Currently, there is no legislation regarding treatment and health insurance for rare disease patients. In January, the Ministry of Health asked all provinces to include hemophilia, a disease with low prevalence rate, into the health insurance program for rural residents.

It also announced that some provinces will strive to reimburse PKU treatment for rural children, because their symptoms can be controlled effectively after standard treatment.

As leader of a Beijing-based community of PKU patients, Zhao said she will ask a deputy to the National People's Congress to file their proposal to include the treatment of all rare diseases into the public health insurance program, though the proposal has failed to be approved three years in a row.

"A single rare disease patient group utters a voice that's too weak. We need as many forces together as possible," she said.

"It's not enough to rely on just the government, the patient himself or the social groups for financing. They should shoulder the cost together," said Ding from Beijing Medical Association. 

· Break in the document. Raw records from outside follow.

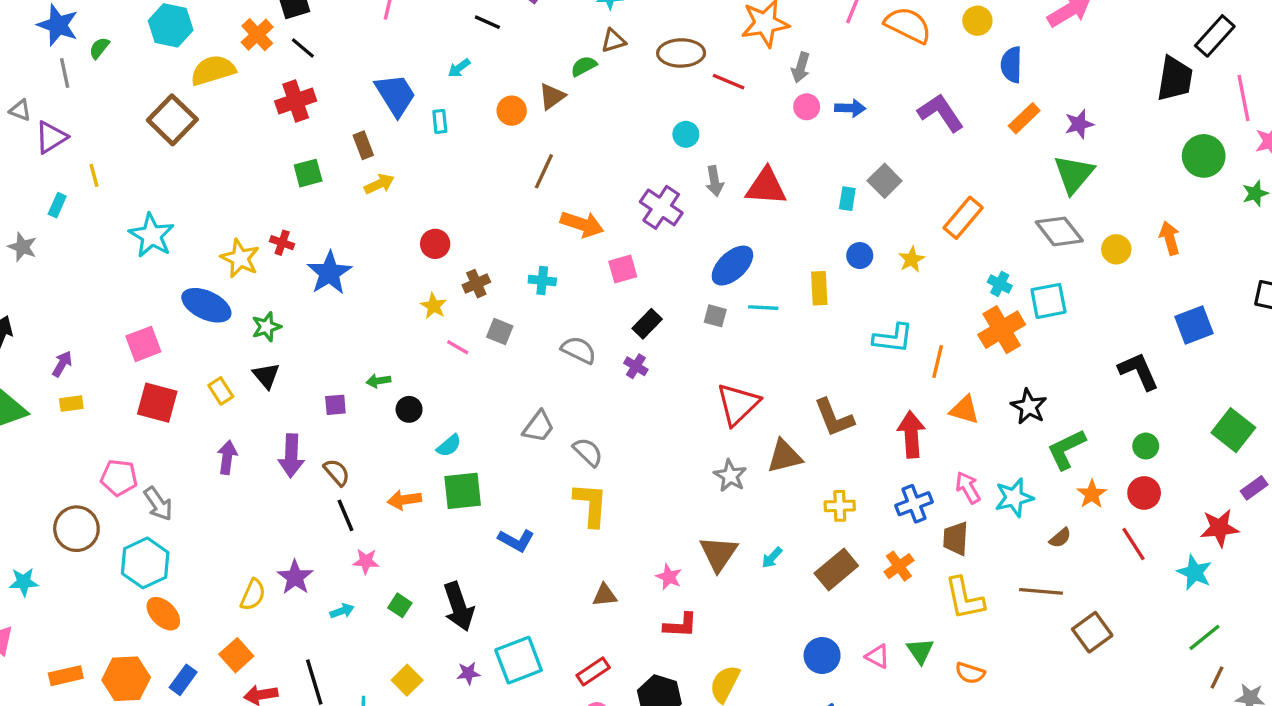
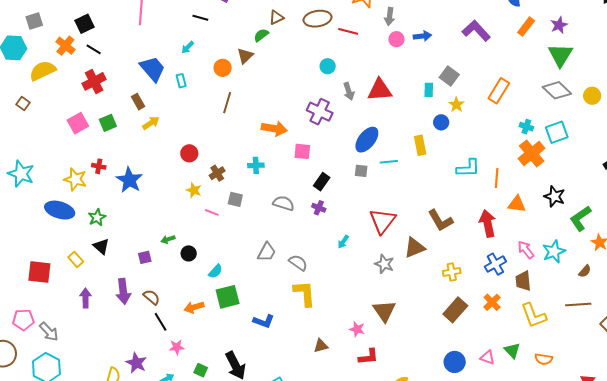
brown square: (172, 120) -> (23, 104), size x0.5
brown line: (544, 171) -> (227, 103), moved
yellow star: (912, 259) -> (456, 105), moved
pink square: (623, 269) -> (302, 151), turned 30
pink square: (143, 344) -> (78, 123), moved
cyan arrow: (772, 558) -> (343, 242), moved

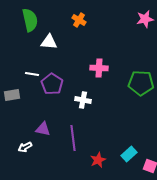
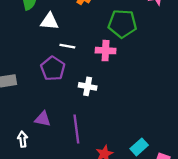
white line: (32, 74) -> (67, 46), moved
green pentagon: (141, 83) -> (122, 24), moved
white arrow: (25, 147) -> (23, 139), turned 112

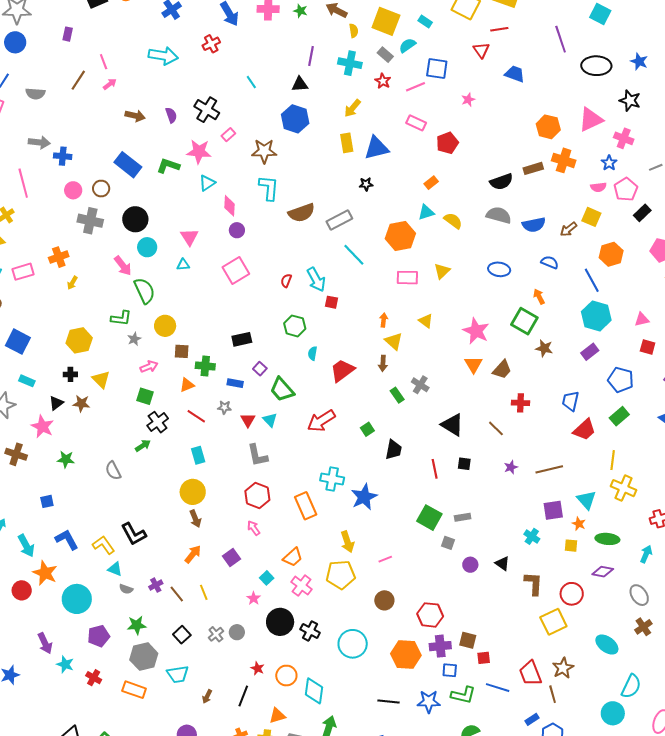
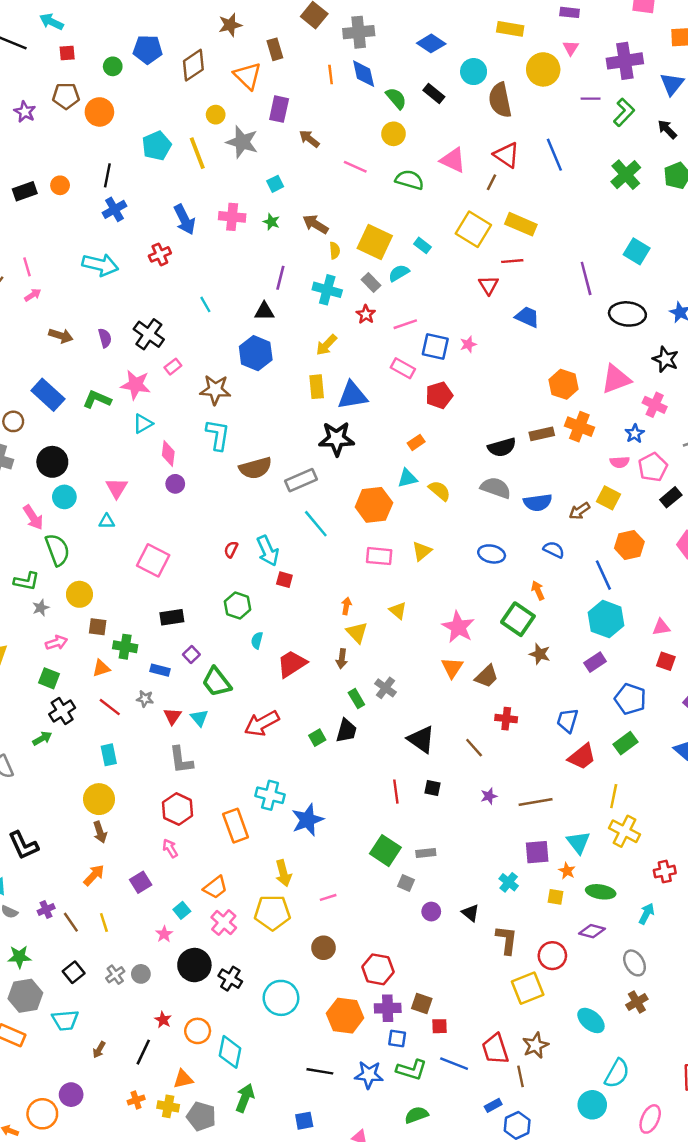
blue square: (437, 69) -> (435, 347), moved
black star: (366, 184) -> (337, 439), size x2.0
pink square: (236, 271) -> (153, 560), moved, turned -36
black trapezoid: (394, 450) -> (346, 731), moved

Ding said she will file a proposal on legislation to protect the rights of rare disease patients at this year's Chinese People's Political Consultative Conference.

Access to medicine is another issue for rare disease patients in China.

According to Ding, medicine is effective in treating only about 1 percent of rare diseases.

However, most of these drugs, which are usually expensive because of only a small segment of the population uses them, are manufactured by pharmaceutical companies outside China, said Wang Chenguang, dean of the health laws study center of the School of Law at Tsinghua University.

"Researching and developing these drugs costs a large amount of money. The government should provide financial support to domestic medicine makers developing them to lower the cost. Also, we should protect their intellectual property rights and guarantee their market share. This way, they will be more motivated in developing them," Wang said.